Meeting of the Minds
Meeting of the Minds YouTube Playlist
The opportunity to participate in research has enabled them to explore their interests, and today, more than 500 Carnegie Mellon University undergraduate students present their findings at the annual Meeting of the Minds Symposium.
"The Meeting of the Minds Symposium really defines what is so unique about Carnegie Mellon University," said Stephanie Wallach, assistant vice provost for undergraduate education. "The undergraduate research opportunities offered here so often serendipitously connect a student's interests in ways they never predicted, outlining the next steps in their careers."
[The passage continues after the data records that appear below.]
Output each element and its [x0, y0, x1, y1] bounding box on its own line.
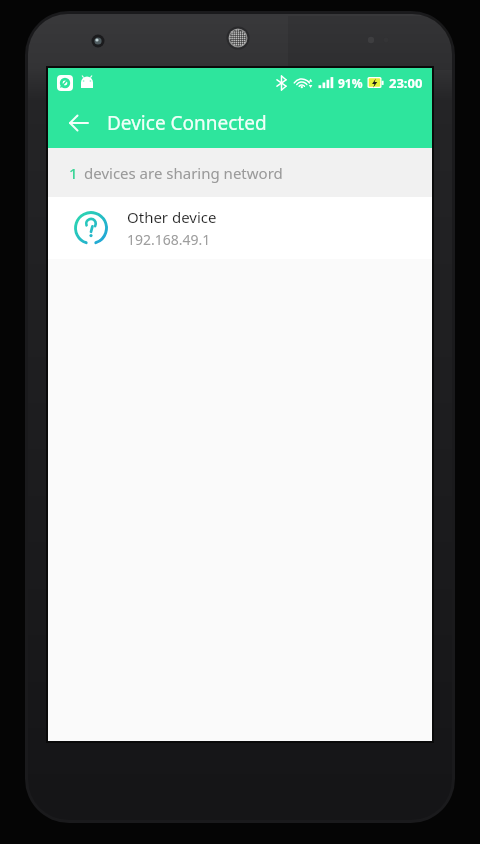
- staticText: 192.168.49.1: [127, 230, 211, 249]
- button[interactable]: Back: [57, 101, 101, 145]
- staticText: devices are sharing netword: [84, 163, 283, 183]
- button[interactable]: Other device: [48, 197, 432, 259]
- staticText: Device Connected: [107, 110, 267, 136]
- staticText: 91%: [338, 75, 363, 91]
- staticText: 1: [69, 163, 78, 183]
- staticText: 23:00: [389, 74, 423, 92]
- staticText: Other device: [127, 207, 217, 227]
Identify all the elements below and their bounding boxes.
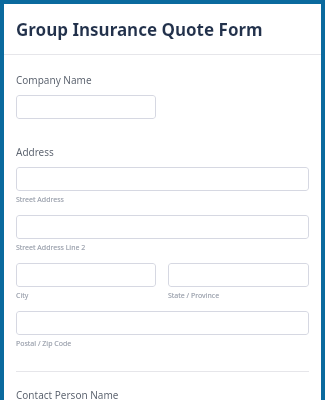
staticText: Street Address Line 2 bbox=[16, 243, 86, 253]
staticText: Group Insurance Quote Form bbox=[16, 18, 263, 41]
button[interactable]: Postal / Zip Code input bbox=[16, 311, 309, 335]
button[interactable]: City input bbox=[16, 263, 156, 287]
staticText: Address bbox=[16, 145, 54, 159]
staticText: Contact Person Name bbox=[16, 388, 119, 400]
button[interactable]: Street Address input bbox=[16, 167, 309, 191]
staticText: State / Province bbox=[168, 291, 220, 301]
button[interactable]: Street Address Line 2 input bbox=[16, 215, 309, 239]
staticText: Street Address bbox=[16, 195, 64, 205]
staticText: Company Name bbox=[16, 73, 92, 87]
button[interactable]: State / Province input bbox=[168, 263, 309, 287]
button[interactable]: Company Name input bbox=[16, 95, 156, 119]
staticText: City bbox=[16, 291, 29, 301]
staticText: Postal / Zip Code bbox=[16, 339, 72, 349]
Quintin Carlson (DC'14), a junior majoring in both decision sciences and
human-computer interaction, was part of a team of students who
developed an iPad app aimed at helping special education teachers move
away from paper-based methods of tracking student behavior.
"Right now teachers are swamped under piles of paper and stuck graphing charts by hand. Our iPad app, called Zephyr, will give them more time to spend working with the students, while allowing for more collaborative care between therapists, teachers and administrators," said Carlson.
Carlson says he chose CMU because of its Human-Computer Interaction Institute (HCII) and the opportunity as an undergraduate to define and pursue a unique set of academic and research interests.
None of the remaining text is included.